Toda conversación con don Eloy Zurinaga era interesante. La experiencia me decía también que el abogado nunca hablaba sin ninguna intención ulterior, clara, mediatizada por toda suerte de referencias. Ya lo dije: con nadie es abrupto, ni con los inferiores ni con los superiores, aunque, siendo tan superior él mismo, Zurinaga no admite a nadie por encima de él. Y a los que están por debajo, ya lo dije también, les presta atención cortés.

No me sorprendió que, después de este amable preámbulo, mi jefe fuese al grano.

– Navarro, quiero hacerle un encargo muy especial.

Accedí con un movimiento de la cabeza

– Hablábamos de la Europa Central, de los Balcanes.

Repetí el movimiento.

– Un viejo amigo mío, desplazado por las guerras y revoluciones, ha perdido sus propiedades en la frontera húngaro-rumana. Eran tierras extensas, dotadas de alcázares en ruinas. Lo cierto (dijo Zurinaga con cierta tristeza) es que la guerra sólo exterminó lo que ya estaba muerto…

Ahora lo miré inquisitivamente.

– Sí, usted sabe que no es lo mismo ser dueño de la propia muerte que ser víctima de una fuerza ajena… Digamos que mi buen amigo era el amo de su propia decadencia nobiliaria y que ahora, entre fascistas y comunistas, lo han despojado de sus tierras, de sus castillos, de sus…

Por primera vez en nuestra relación sentí que don Eloy Zurinaga titubeaba. Incluso noté un nervio de emoción en su sien.

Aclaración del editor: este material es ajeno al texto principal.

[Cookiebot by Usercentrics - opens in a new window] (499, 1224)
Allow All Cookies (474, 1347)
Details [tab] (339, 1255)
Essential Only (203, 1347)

– Perdone, Navarro. Son los recuerdos de un viejo. Mi amigo y yo somos de la misma edad. Imagínese, estudiamos juntos en la Sorbona cuando el derecho, así como las buenas costumbres, se aprendían en francés. Antes de que la lengua inglesa lo corrompiese todo -concluyó con un timbre amargo.

Miró al fuego de la chimenea como para templar su propia mirada y prosiguió con la voz de siempre, una voz de río arrastrando piedras.

– El caso es que mi viejo amigo ha decidido instalarse en México. Ya ve usted con qué facilidad caen las generalizaciones. La casa señorial de mi amigo data de la Edad Media y sin embargo, aquí lo tiene, buscando techo en la Ciudad de México.

– ¿En qué puedo servirle, don Eloy? -me apresuré a decirle.

El viejo observó sus manos trémulas acercadas al fuego. Lanzó una carcajada.

– Mire lo que son las cosas. Normalmente, estos asuntos los atiende Dávila quien, como sabemos, cumple en este momento deberes más placenteros. Y Uriarte, francamente, ne sy connaít pas trop… Bueno, el hecho es que le voy a encargar a usted que le encuentre techo a mi transhumante amigo…

– Con gusto, pero yo…

– Nada, nada, no sólo es un favor lo que le pido. También tomo en cuenta que usted es de madre francesa, habla la lengua y conoce la cultura del Hexágono. Ni mandado hacer para entenderse con mi amigo.

Hizo una pausa y me miró cordialmente.